In 1987, Magnusson and his friend/partner Mike Ternasky would form the H-Street skateboarding company, and consult with skateboarding industry leader George Abuhamad to assist with production oversight and daily operations. Magnusson and Ternasky were fond of the professional Powell Peralta-style films, but lacked the required budget for similar professional productions and wanted to showcase innovative skater progression at a faster rate. Ternasky and Magnusson soon forged a new path to DIY home-edit videos and sign some of the era's most innovative skaters to the team. Names like Ron Allen, Matt Hensley, and a fourteen-year-old Danny Way.

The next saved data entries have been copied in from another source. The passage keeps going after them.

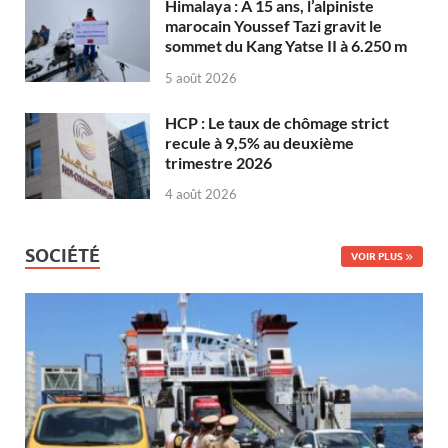
Himalaya : À 15 ans, l’alpiniste
marocain Youssef Tazi gravit le
sommet du Kang Yatse II à 6.250 m
5 août 2026
HCP : Le taux de chômage strict
recule à 9,5% au deuxième
trimestre 2026
4 août 2026
SOCIÉTÉ
VOIR PLUS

His company would shoot some of the most popular skateboarding videos in the late 1980's and early 1990's. 1988's Shackle Me Not was considered to be a turning point as to how skateboarding videos were made, and the 1989 release of Hokus Pokus featured new team members Sal Barbier, Brian Lotti, Colby Carter, Alphonzo Rawls and Jason Rogers. T-Mag and Ternasky went on to edit and/or release six additional films under the H-Street umbrella, Not The New H-Street Video (1991), Summer Tour (1991), Life: A Soldier's Story (1991), Planet Earth: Now 'N' Later (1991), Next Generation (1992) and Lick (1993).

Magnusson was also an innovator on board design. He would design a concept called the "Hell Concave", which is a deep concave that extended from the nose of the board to the tail. In a 1983 interview Magnusson described his first model as "a very light board that has just the right amount of flex in it. The construction is very complicated and I'm not skilled enough to explain the details."

H-Street Skateboards later disbanded in 1993, and co-founder Mike Ternasky died in a car accident on May 17, 1994. After years of discussion, Magnusson, wife/partner Monica Magnussson and George Abuhamad resurrected the H-Street brand in 2013.

=== Other ventures ===
Magnusson was also one of several people who founded Osiris Shoes. Osiris was founded in 1996, and continues to produce technical footwear that is worn by several professional skateboarders.

== Other achievements ==
Magnusson is a five time winner of the Legends of Skateboard World Championships, an event held in Germany that he won each year from 2001 to 2005. He also placed 5th in the Legends division of the 2009 X-Games.

In 2024, Magnusson was inducted into the Skateboarding Hall of Fame.